Morgan Freeman and a University of Mississippi professor donate $1M to college's policing program

Morgan Freeman and a college professor donated $1 million to the University of Mississippi. By Amir Vera, Dave Alsup and Jamiel Lynch, CNN

(CNN) -- Award-winning actor Morgan Freeman and University of Mississippi Professor Linda Keena donated $1 million to the school in order to establish a new center focused on policing.

The new Center for Evidence-Based Policing and Reform at the University of Mississippi looks to "build relationships and share data with policing agencies as well as use the data to enhance the preparation of students in criminal justice," according to a Tuesday news release from the school. It will be "the only one of its kind at a Mississippi university and one of a few in the nation."

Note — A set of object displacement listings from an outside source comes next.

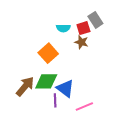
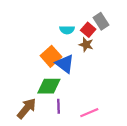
red square: (83, 28) -> (88, 30), turned -32
brown arrow: (25, 86) -> (27, 108), moved
blue triangle: (65, 88) -> (65, 64), moved

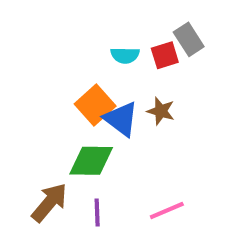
red square: (88, 30) -> (165, 55), turned 32
brown star: (86, 45) -> (161, 111), moved
purple line: (58, 106) -> (97, 212), moved

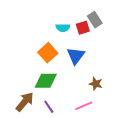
brown star: (161, 111) -> (96, 84), moved
blue triangle: (121, 119) -> (76, 56), moved, turned 30
purple line: (97, 212) -> (49, 107), turned -32

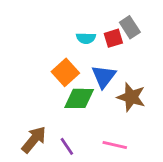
green diamond: (46, 81) -> (79, 98), moved
brown star: (96, 84) -> (131, 97), moved, size x1.5
pink line: (84, 106) -> (115, 145), turned 36

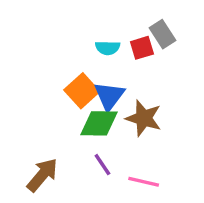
blue triangle: (104, 77) -> (109, 96), moved
brown star: (131, 97) -> (144, 118), moved
purple line: (67, 146) -> (102, 165), moved

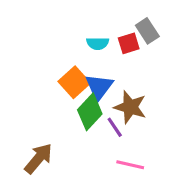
green diamond: (99, 123) -> (90, 112), turned -48
purple line: (102, 165) -> (115, 127), moved

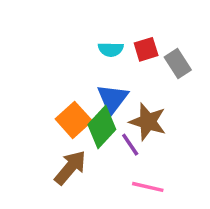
gray rectangle: (147, 31) -> (178, 63), moved
orange square: (74, 82) -> (74, 120), moved
brown arrow: (38, 158) -> (70, 168), moved

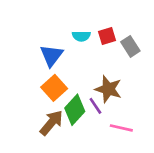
blue triangle: (113, 99) -> (51, 55), moved
green diamond: (102, 127) -> (75, 110), moved
pink line: (148, 187) -> (121, 128), moved

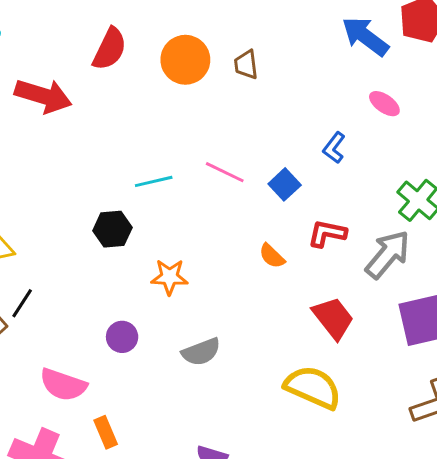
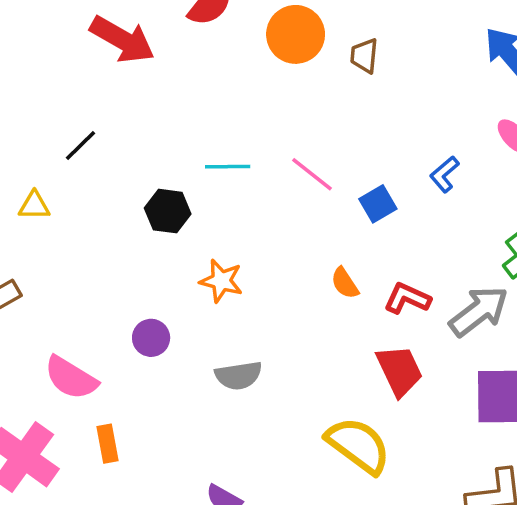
red L-shape: (327, 233) -> (407, 298), moved
black line: (22, 303) -> (80, 146), moved

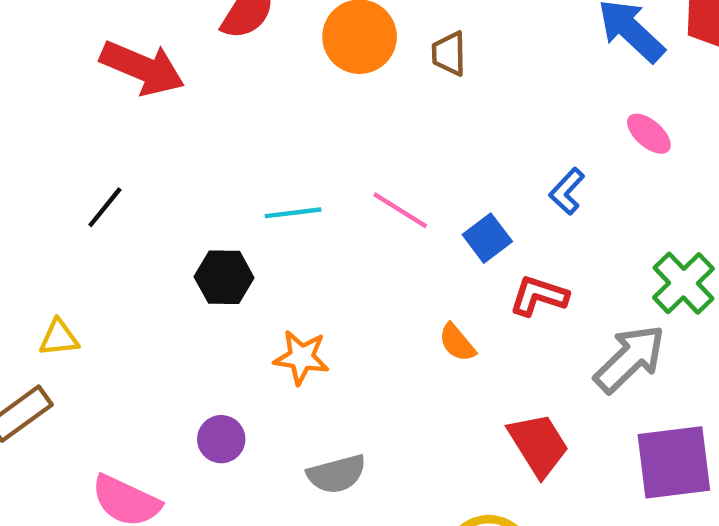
yellow triangle: (34, 206) -> (59, 338), moved
red L-shape: (407, 298) -> (539, 296), moved

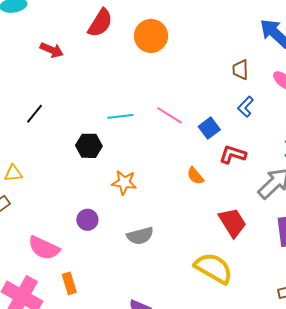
brown trapezoid: (449, 54) -> (240, 70), moved
red arrow: (142, 68) -> (52, 50), size x0.6

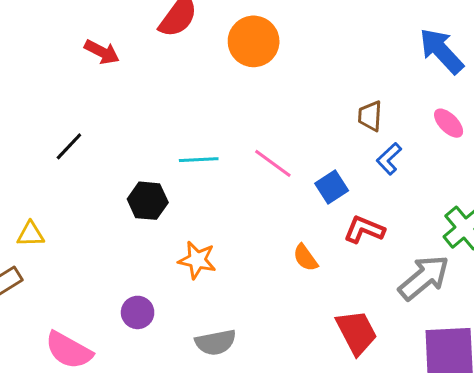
brown trapezoid: (240, 70) -> (370, 116), moved

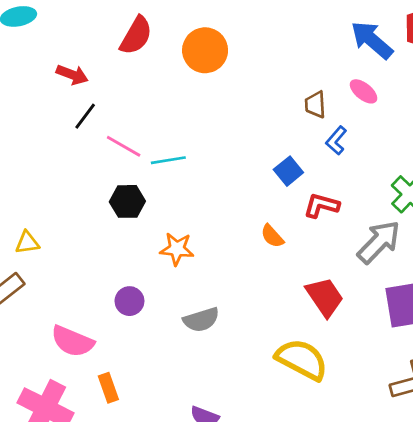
pink ellipse: (449, 123) -> (364, 91), moved
black line: (69, 146) -> (85, 116), moved
pink line: (273, 163) -> (124, 146), moved

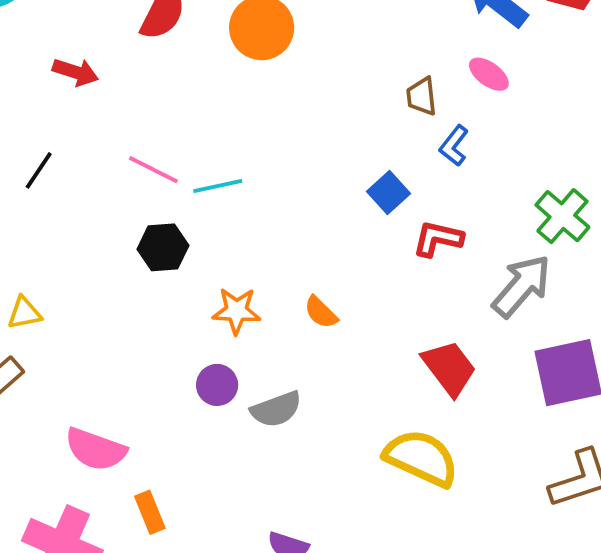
black line: (85, 116) -> (39, 170), moved
orange semicircle: (272, 236) -> (321, 312), moved
purple circle: (129, 301) -> (217, 385), moved

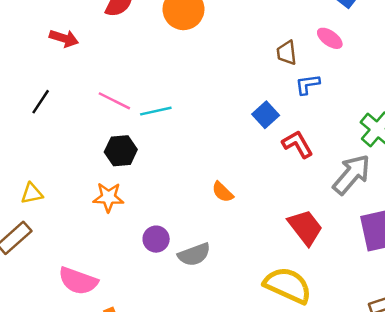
blue L-shape: (454, 146) -> (308, 84), turned 45
red L-shape: (438, 239) -> (297, 144), turned 48
orange star: (236, 311) -> (108, 197), moved

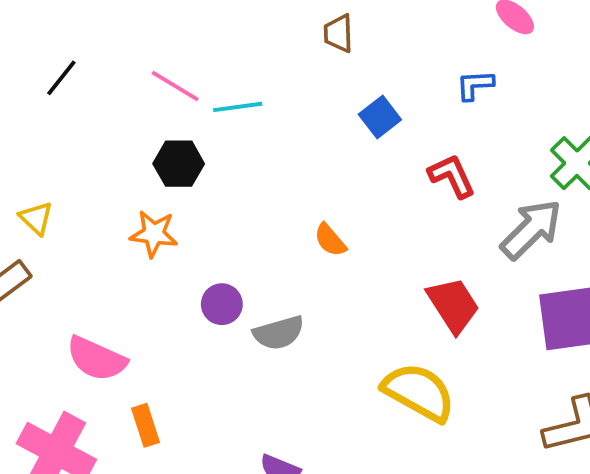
brown trapezoid: (287, 53) -> (338, 33), moved
blue square: (266, 115) -> (380, 117), moved
yellow triangle: (32, 193) -> (36, 218), turned 50

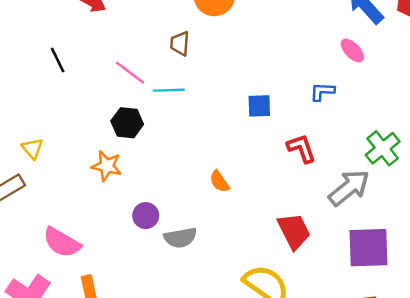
brown trapezoid: (338, 33) -> (180, 43), moved
black line: (61, 78) -> (58, 60), turned -70
blue square: (380, 117) -> (259, 106), turned 30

While he was born in Memphis, Tennessee, Freeman did grow up in several Mississippi cities, according to CNN affiliate WLOX-TV.

He even owns a blues club, Ground Zero Blues Club, in Clarksdale. He tweeted earlier this year that he was proud to call the state his home after it debuted its new state flag.

Freeman said the events of the past year inspired him to make the donation. Protests erupted across the country last summer after the death of George Floyd and other Black people at the hands of law enforcement, prompting calls for police reform.

"It's time we are equipping police officers with training and ensuring 'law enforcement' is not defined only as a gun and a stick," Freeman said in the news release. "Policing should be about that phrase 'To Serve' found on most law enforcement vehicles."

The role of the center, the release states, will be to provide training for police and other law enforcement across Mississippi. It will also use "evidence-based practices that allow officers to be more proactive." And, the center looks to improve how officers engage with the community and community members' perception of, trust and confidence in police, the release said.

"The goal should be to give officers as many tools as possible to do their jobs more effectively," said Keena, an associate professor of criminal justice. "Our faculty will address critical issues inherently interwoven in the current and historic landscape of policing such as race, class, bias and lack of compassion."

The center is pending approval by the state's Institutions of Higher Education.

The donation will be split into two funding streams, with $500,000 being directed to start-up costs. The other half will be placed in an endowment for "long-range sustainability," the release said.